All four surviving former US presidents - Jimmy Carter, Bill Clinton, George W. Bush and Barack Obama - have now also commented on the protests. Comments from them are rather rare. They all condemned systematic racism in the US and the continuing discrimination against blacks. All of them also - more or less directly - criticized the Trump administration.

Trump has sharply condemned Floyd's death on several occasions and stressed the right to peaceful protests. However, he is accused of not taking a clear position against racism and not showing enough understanding for the anger over discrimination and injustice in the country.

Justice Minister defends action

Meanwhile, US Attorney General William Barr defended crackdown on protesters outside the White House on Monday and the President's controversial photo op that followed. Barr said in Washington on Thursday that he considered Trump's behavior "perfectly appropriate".

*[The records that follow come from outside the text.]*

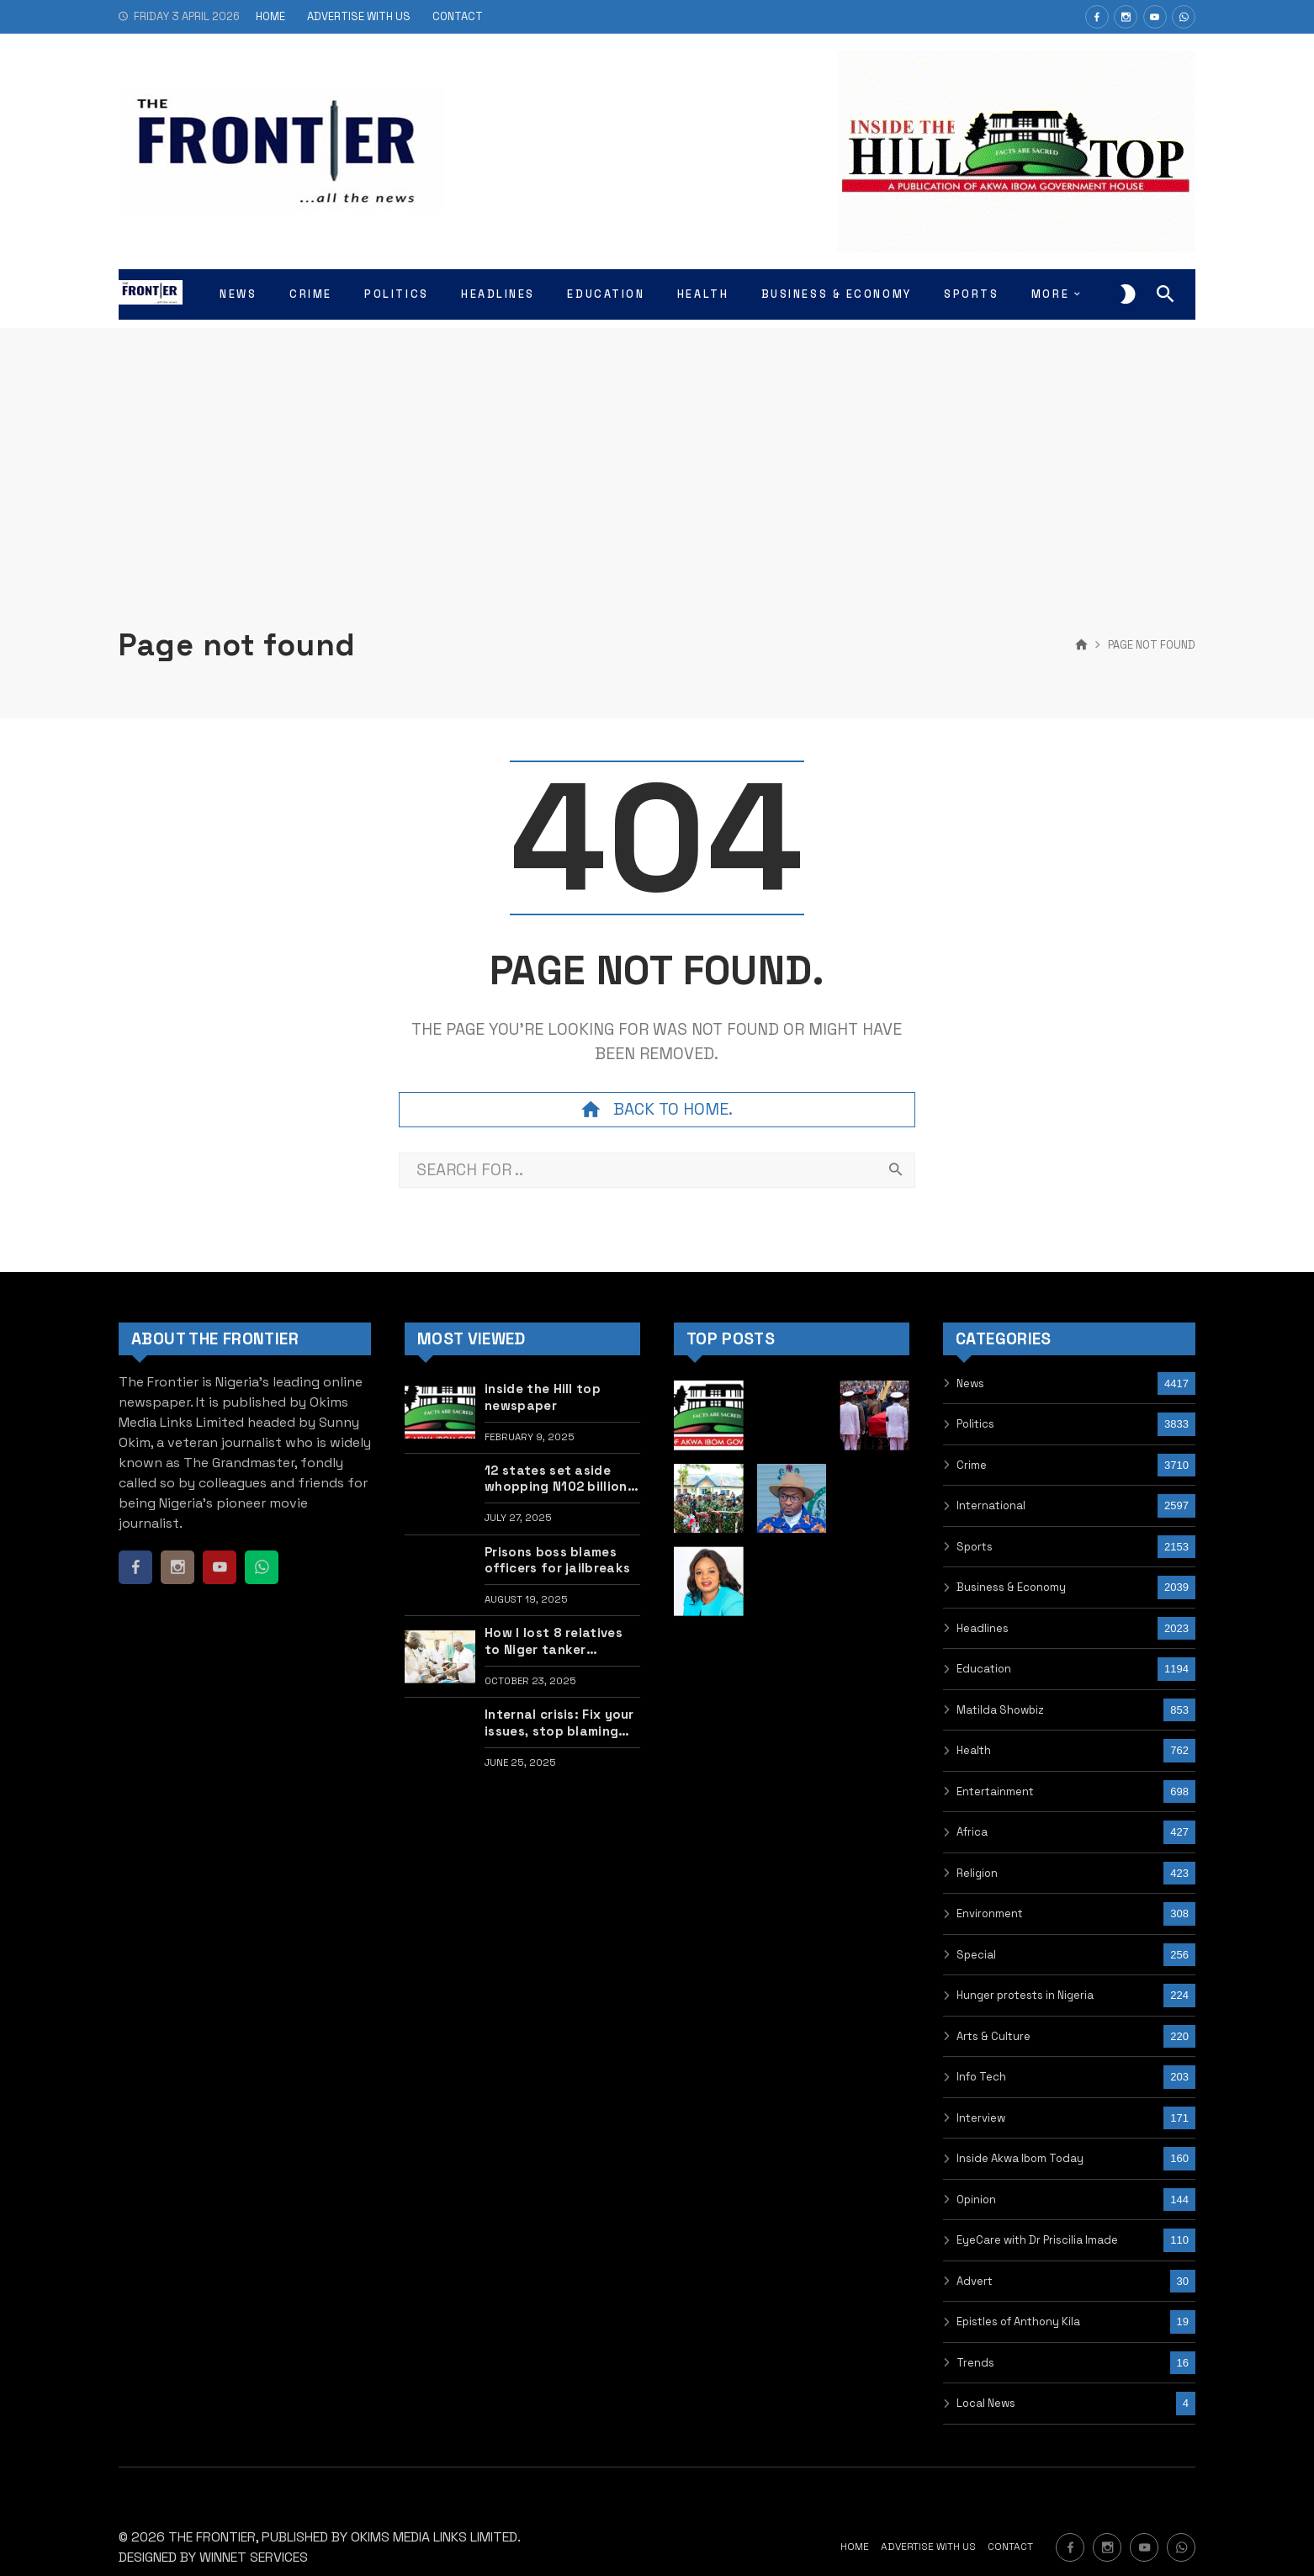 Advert (974, 2281)
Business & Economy (1011, 1587)
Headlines (982, 1628)
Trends (975, 2363)
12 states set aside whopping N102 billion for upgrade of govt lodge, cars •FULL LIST (558, 1478)
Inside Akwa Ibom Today (1020, 2158)
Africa (972, 1832)
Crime (971, 1465)
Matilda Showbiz (1000, 1710)
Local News (985, 2403)
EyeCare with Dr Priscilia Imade (1037, 2240)
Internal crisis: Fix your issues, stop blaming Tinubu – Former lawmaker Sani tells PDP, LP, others (559, 1722)
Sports (974, 1547)
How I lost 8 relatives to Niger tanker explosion (554, 1641)
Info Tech (981, 2077)
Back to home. (657, 1109)
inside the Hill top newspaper (543, 1397)
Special (976, 1955)
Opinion (976, 2199)
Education (983, 1669)
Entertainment (995, 1791)
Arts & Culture (993, 2036)
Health (973, 1750)
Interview (980, 2118)
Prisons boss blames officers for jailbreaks (557, 1560)
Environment (989, 1913)
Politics (975, 1424)
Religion (977, 1873)
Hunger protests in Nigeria (1025, 1995)
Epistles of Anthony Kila (1018, 2321)
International (990, 1505)
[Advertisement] (657, 446)
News (970, 1383) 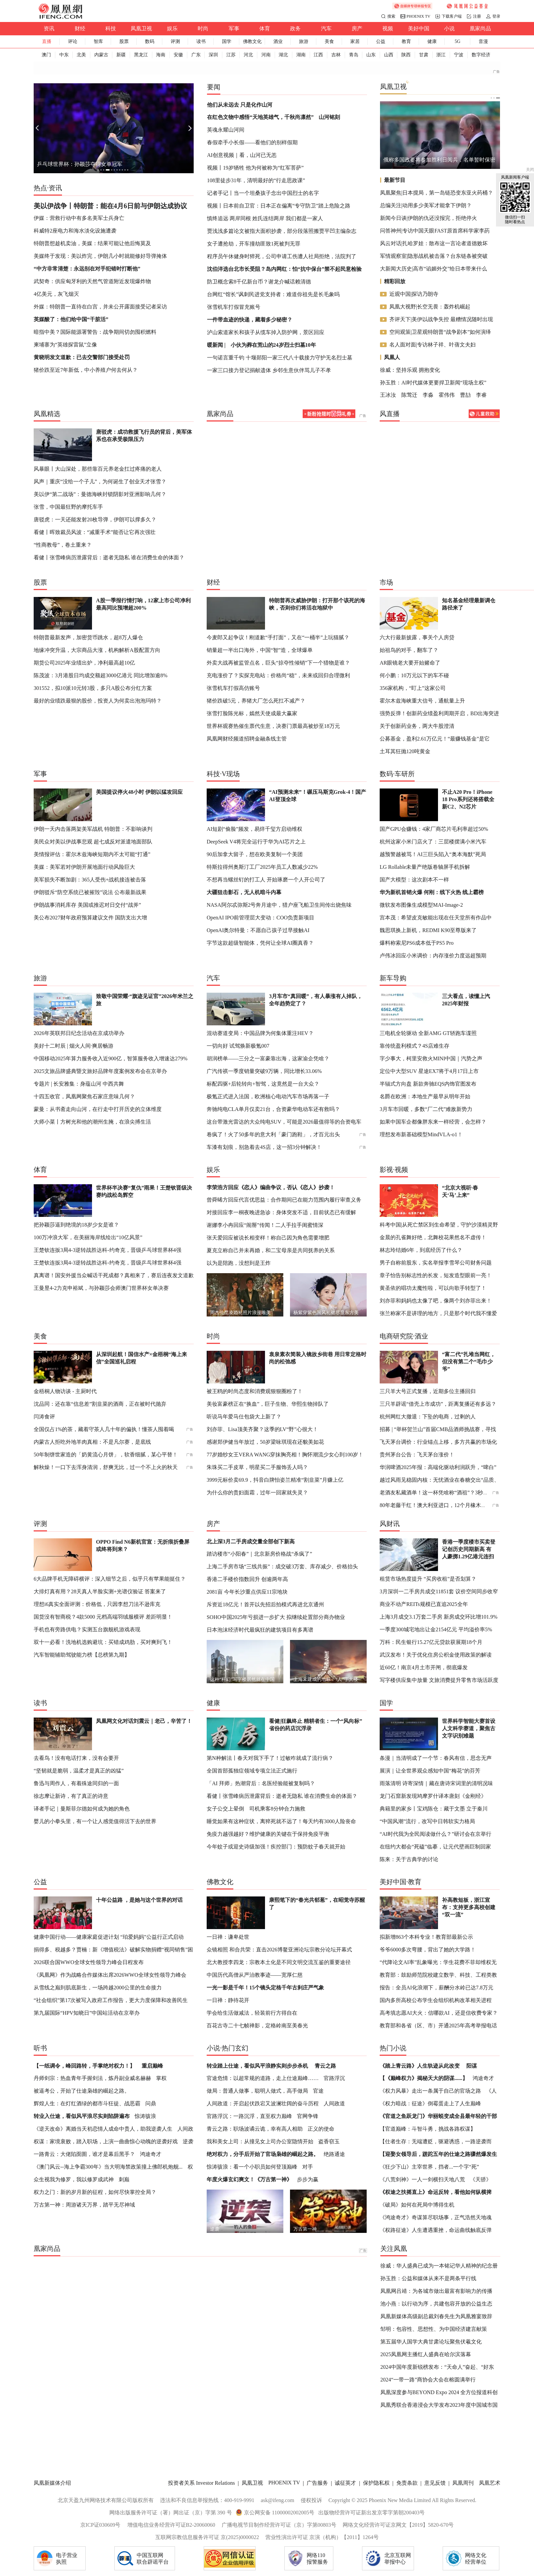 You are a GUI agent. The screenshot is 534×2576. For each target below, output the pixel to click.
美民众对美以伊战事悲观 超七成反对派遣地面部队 (93, 841)
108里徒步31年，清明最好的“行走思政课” (256, 180)
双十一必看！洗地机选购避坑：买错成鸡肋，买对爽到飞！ (103, 1642)
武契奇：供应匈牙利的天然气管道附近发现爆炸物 (92, 281)
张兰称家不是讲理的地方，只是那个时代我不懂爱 (438, 1313)
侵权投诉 (311, 2500)
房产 (357, 28)
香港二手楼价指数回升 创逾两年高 (247, 1579)
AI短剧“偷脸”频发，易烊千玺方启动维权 (254, 829)
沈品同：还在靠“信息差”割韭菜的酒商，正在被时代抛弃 (100, 1404)
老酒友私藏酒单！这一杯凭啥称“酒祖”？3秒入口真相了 (445, 1492)
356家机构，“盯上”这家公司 (413, 688)
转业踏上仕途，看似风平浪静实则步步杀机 (257, 2066)
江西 (318, 54)
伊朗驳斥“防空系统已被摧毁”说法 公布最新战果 (90, 892)
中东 (64, 54)
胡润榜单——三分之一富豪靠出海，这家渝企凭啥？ (268, 1058)
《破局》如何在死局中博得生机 (417, 2205)
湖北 (283, 54)
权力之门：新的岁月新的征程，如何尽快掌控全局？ (95, 2192)
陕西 (406, 54)
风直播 (390, 413)
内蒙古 (101, 54)
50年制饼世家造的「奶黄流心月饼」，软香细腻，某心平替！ (106, 1454)
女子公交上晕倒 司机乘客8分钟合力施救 (256, 1808)
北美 (81, 54)
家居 (355, 41)
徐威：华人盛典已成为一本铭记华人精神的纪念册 (439, 2266)
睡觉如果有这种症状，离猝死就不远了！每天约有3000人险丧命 (281, 1821)
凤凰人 (392, 357)
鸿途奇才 (150, 2154)
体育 (264, 28)
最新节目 (394, 180)
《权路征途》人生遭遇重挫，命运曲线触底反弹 (436, 2230)
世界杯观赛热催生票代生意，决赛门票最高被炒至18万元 (273, 726)
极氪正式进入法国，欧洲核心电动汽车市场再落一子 (268, 1096)
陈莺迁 (409, 395)
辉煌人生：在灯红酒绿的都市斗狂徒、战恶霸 (87, 2103)
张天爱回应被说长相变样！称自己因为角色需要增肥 (268, 1238)
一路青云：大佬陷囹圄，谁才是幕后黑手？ (84, 2154)
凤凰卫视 (141, 28)
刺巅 (124, 2179)
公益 (380, 41)
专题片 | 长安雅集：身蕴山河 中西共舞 (79, 1084)
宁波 (458, 54)
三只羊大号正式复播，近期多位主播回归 (428, 1391)
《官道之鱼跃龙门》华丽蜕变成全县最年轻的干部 (438, 2116)
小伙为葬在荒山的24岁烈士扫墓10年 (273, 345)
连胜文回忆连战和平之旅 (412, 160)
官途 (318, 2091)
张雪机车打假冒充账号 (233, 307)
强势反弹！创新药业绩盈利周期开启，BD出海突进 (439, 713)
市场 (386, 582)
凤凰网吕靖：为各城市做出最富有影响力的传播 (436, 2291)
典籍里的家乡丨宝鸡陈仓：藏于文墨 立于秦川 (434, 1808)
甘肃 (423, 54)
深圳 (213, 54)
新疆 (121, 54)
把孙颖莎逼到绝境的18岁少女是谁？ (76, 1225)
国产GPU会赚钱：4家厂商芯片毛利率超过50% (434, 829)
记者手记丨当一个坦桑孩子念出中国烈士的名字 (263, 193)
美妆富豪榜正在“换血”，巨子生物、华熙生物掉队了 (268, 1404)
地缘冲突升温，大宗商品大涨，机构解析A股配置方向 (97, 650)
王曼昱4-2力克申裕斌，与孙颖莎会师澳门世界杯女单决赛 (101, 1288)
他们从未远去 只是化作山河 (239, 105)
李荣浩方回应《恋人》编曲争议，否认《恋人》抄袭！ (271, 1187)
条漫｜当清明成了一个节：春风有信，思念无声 (436, 1758)
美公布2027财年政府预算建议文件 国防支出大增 (90, 917)
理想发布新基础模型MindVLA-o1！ (421, 1134)
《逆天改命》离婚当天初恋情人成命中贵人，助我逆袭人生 (103, 2129)
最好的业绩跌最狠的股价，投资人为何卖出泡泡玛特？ (98, 701)
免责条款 (407, 2483)
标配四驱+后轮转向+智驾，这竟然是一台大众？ (263, 1084)
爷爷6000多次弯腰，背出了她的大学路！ (428, 1949)
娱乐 (172, 28)
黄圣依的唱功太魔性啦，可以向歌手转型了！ (433, 1288)
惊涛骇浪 (145, 2116)
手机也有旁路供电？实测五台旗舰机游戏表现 (87, 1629)
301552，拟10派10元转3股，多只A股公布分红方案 (93, 688)
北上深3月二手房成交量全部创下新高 (251, 1541)
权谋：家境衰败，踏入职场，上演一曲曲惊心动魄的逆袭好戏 (106, 2141)
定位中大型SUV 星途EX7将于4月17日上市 (429, 1071)
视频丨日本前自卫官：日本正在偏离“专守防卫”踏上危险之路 (278, 206)
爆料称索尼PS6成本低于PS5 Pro (417, 943)
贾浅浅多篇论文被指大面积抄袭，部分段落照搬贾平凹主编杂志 (281, 231)
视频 (387, 28)
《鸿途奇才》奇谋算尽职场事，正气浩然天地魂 (436, 2217)
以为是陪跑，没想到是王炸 (239, 1263)
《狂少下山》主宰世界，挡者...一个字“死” (429, 2167)
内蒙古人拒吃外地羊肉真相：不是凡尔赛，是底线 (92, 1442)
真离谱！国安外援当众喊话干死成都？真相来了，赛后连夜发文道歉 (114, 1275)
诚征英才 (345, 2483)
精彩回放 (394, 281)
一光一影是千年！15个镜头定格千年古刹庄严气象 (265, 1987)
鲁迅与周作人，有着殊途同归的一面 (76, 1783)
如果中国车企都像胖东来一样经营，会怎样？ (433, 1122)
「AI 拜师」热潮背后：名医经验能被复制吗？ (261, 1783)
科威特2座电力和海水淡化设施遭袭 (75, 231)
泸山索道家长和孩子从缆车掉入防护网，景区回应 (265, 332)
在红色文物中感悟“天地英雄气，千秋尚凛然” (260, 117)
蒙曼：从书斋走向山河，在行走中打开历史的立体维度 (98, 1109)
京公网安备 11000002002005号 (279, 2512)
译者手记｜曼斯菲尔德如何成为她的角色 (82, 1808)
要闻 (213, 87)
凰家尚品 (480, 28)
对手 (307, 2167)
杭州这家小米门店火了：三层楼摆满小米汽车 (433, 841)
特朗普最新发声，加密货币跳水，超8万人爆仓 (88, 637)
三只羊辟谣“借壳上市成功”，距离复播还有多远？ (438, 1404)
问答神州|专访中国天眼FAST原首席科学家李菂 (435, 231)
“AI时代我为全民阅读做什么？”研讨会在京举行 (435, 1834)
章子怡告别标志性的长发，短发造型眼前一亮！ (436, 1275)
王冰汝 (388, 395)
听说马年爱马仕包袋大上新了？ (244, 1416)
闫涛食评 (44, 1416)
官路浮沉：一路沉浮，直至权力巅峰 (249, 2116)
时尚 (203, 28)
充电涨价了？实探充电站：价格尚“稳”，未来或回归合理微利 (278, 675)
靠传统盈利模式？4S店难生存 (414, 1046)
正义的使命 (321, 2129)
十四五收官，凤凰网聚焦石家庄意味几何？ (84, 1096)
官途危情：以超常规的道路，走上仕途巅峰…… (263, 2078)
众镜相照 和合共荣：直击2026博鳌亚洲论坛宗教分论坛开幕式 (279, 1949)
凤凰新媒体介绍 (52, 2483)
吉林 (336, 54)
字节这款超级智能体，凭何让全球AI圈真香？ (260, 943)
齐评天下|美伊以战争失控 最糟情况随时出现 (441, 319)
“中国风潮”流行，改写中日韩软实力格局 (427, 1821)
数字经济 (481, 54)
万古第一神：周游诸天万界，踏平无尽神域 (84, 2205)
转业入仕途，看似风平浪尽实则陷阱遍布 (82, 2116)
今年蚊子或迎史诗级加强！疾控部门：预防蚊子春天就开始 (276, 1846)
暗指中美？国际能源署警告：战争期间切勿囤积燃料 (95, 332)
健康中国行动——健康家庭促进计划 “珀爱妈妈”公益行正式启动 (109, 1937)
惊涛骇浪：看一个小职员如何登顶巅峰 (252, 2167)
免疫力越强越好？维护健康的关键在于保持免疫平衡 (268, 1834)
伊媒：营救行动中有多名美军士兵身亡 (79, 218)
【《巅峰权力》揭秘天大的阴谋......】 (424, 2078)
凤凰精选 (47, 413)
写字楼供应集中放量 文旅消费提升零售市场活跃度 (439, 1680)
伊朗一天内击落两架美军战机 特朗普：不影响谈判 (93, 829)
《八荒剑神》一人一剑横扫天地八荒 (422, 2179)
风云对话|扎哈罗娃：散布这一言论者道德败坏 (434, 243)
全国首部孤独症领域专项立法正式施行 (252, 1771)
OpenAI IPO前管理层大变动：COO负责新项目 (260, 917)
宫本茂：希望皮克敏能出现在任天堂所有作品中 (436, 917)
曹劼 (465, 395)
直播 (46, 41)
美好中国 (418, 28)
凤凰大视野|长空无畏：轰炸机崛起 (429, 306)
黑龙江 (141, 54)
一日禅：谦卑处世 (228, 1937)
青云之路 (325, 2066)
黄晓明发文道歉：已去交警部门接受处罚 (82, 357)
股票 (124, 41)
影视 (386, 1169)
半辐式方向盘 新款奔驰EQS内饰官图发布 (428, 1084)
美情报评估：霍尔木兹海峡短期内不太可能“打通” (92, 854)
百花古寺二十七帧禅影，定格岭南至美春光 (257, 2025)
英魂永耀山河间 (225, 130)
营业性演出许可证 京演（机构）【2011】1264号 (321, 2537)
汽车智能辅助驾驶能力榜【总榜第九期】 (82, 1655)
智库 (98, 41)
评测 (175, 41)
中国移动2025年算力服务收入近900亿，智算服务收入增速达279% (110, 1058)
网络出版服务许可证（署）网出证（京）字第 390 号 (170, 2512)
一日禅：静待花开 (228, 2000)
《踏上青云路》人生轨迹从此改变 (420, 2066)
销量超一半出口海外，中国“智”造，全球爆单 (260, 650)
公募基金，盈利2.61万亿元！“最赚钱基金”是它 (435, 739)
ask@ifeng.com (277, 2500)
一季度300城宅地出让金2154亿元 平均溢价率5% (436, 1629)
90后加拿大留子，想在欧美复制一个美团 (255, 854)
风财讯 (390, 1523)
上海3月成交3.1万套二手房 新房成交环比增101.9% (438, 1617)
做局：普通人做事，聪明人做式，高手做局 (257, 2091)
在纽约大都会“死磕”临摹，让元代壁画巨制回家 (435, 1846)
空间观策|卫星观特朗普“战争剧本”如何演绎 (440, 332)
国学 (226, 41)
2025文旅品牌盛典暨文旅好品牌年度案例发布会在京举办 (100, 1071)
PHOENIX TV (418, 16)
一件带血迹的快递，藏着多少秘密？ (249, 319)
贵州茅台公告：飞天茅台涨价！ (417, 1454)
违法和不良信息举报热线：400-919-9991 (207, 2500)
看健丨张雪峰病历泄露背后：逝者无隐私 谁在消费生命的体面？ (109, 557)
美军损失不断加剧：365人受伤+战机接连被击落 (90, 879)
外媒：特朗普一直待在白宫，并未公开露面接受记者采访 (100, 306)
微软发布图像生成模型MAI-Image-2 (421, 905)
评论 (72, 41)
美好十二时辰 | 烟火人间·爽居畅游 (73, 1046)
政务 (295, 28)
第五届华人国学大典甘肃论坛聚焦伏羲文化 (431, 2341)
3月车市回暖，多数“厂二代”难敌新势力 (426, 1109)
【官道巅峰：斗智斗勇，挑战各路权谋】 (428, 2129)
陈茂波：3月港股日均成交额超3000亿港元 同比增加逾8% (100, 675)
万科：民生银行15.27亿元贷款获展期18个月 (431, 1642)
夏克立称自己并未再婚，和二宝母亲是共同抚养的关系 (271, 1250)
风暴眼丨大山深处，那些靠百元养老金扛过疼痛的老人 (98, 469)
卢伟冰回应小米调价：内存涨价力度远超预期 (433, 955)
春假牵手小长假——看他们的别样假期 (252, 142)
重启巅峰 (152, 2066)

As U.S. President, Trump should be able to walk from the White House to a nearby church. The clearing of the area in front of the government headquarters had nothing to do with Trump's subsequent appearance in front of the church. It had already been planned to expand the buffer zone between the demonstrators and the White House.

The protests continued on Wednesday evening (local time) in several US cities - despite curfews in some cases. Minnesota prosecutors on Wednesday charged three police officers involved in Floyd's arrest with complicity and arrested them. The charges against the policeman who is held responsible for Floyd's death have also been tightened. He now has to answer in court for, among other things, second-degree murder, which can result in up to 40 years in prison.

During the police operation in Minneapolis, the officer had his knee pressed into Floyd's neck for almost nine minutes - despite all requests from the 46-year-old to let him breathe. The three other officers were involved in the arrest of Floyd. All four were released immediately after the incident became known through videos of passers-by. Floyd was arrested on suspicion of paying with a counterfeit $ 20 bill.